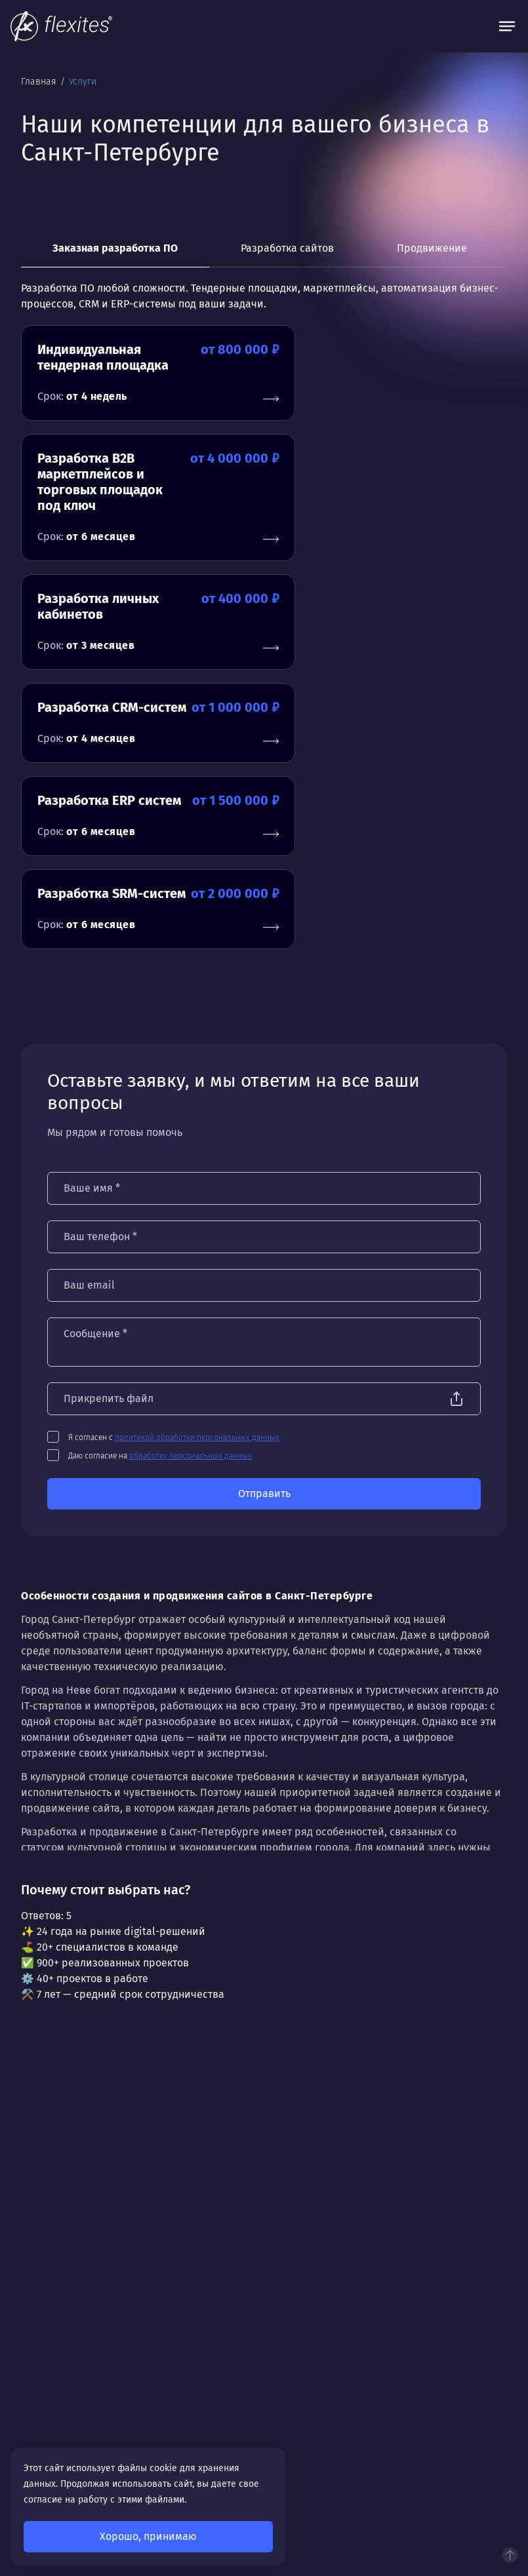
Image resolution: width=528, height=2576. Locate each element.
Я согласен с (173, 1174)
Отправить (264, 1230)
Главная (40, 81)
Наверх (510, 2555)
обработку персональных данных (190, 1192)
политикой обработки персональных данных (197, 1174)
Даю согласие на (160, 1192)
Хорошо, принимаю (148, 2536)
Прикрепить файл (108, 1135)
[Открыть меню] (507, 26)
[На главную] (61, 26)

**ACTIVITY**
Identify each line in the records above containing the word "персональных"; copy those lines.

**WRITTEN RESPONSE**
обработку персональных данных (190, 1192)
политикой обработки персональных данных (197, 1174)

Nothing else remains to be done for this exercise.